A Dual-Stage Time-Context Network for Speech-Based Alzheimer's Disease Detection
Yifan Gao, Long Guo, Hong Liu
TL;DR
The paper tackles the challenge of detecting Alzheimer's disease from long-duration speech by modeling both local acoustic cues and global conversational context. It introduces the Dual-Stage Time-Context Network (DSTC-Net), which segments long recordings and uses an Intra-Segment Temporal Attention (ISTA) module to refine local features via a BiLSTM with frame-level attention, alongside a Cross-Segment Context Attention (CSCA) module to fuse segment representations into a global feature for classification. On the ADReSSo dataset, the Whisper-based DSTC-Net achieves 83.10% accuracy and 83.15% F1, outperforming prior approaches and validating the importance of integrating intra- and inter-segment information. The findings demonstrate a scalable, non-invasive screening approach that leverages both micro-level acoustic cues and macro-level discourse patterns in long speech for reliable AD detection.
Abstract
Alzheimer's disease (AD) is a progressive neurodegenerative disorder that leads to irreversible cognitive decline in memory and communication.
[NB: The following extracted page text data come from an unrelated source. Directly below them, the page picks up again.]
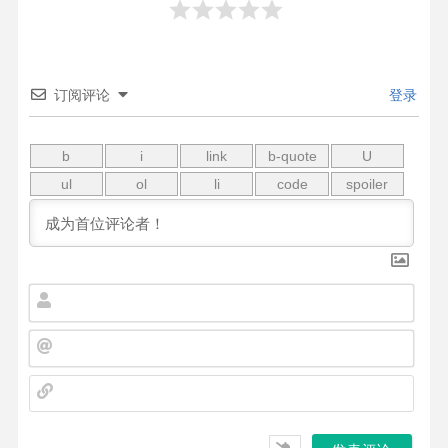
订阅评论
登录
名
字
*
邮
箱
*
网
站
Early detection of AD through speech analysis is crucial for delaying disease progression. However, existing methods mainly use pre-trained acoustic models for feature extraction but have limited ability to model both local and global patterns in long-duration speech. In this letter, we introduce a Dual-Stage Time-Context Network (DSTC-Net) for speech-based AD detection, integrating local acoustic features with global conversational context in long-duration recordings.We first partition each long-duration recording into fixed-length segments to reduce computational overhead and preserve local temporal details.Next, we feed these segments into an Intra-Segment Temporal Attention (ISTA) module, where a bidirectional Long Short-Term Memory (BiLSTM) network with frame-level attention extracts enhanced local features.Subsequently, a Cross-Segment Context Attention (CSCA) module applies convolution-based context modeling and adaptive attention to unify global patterns across all segments.Extensive experiments on the ADReSSo dataset show that our DSTC-Net outperforms state-of-the-art models, reaching 83.10% accuracy and 83.15% F1.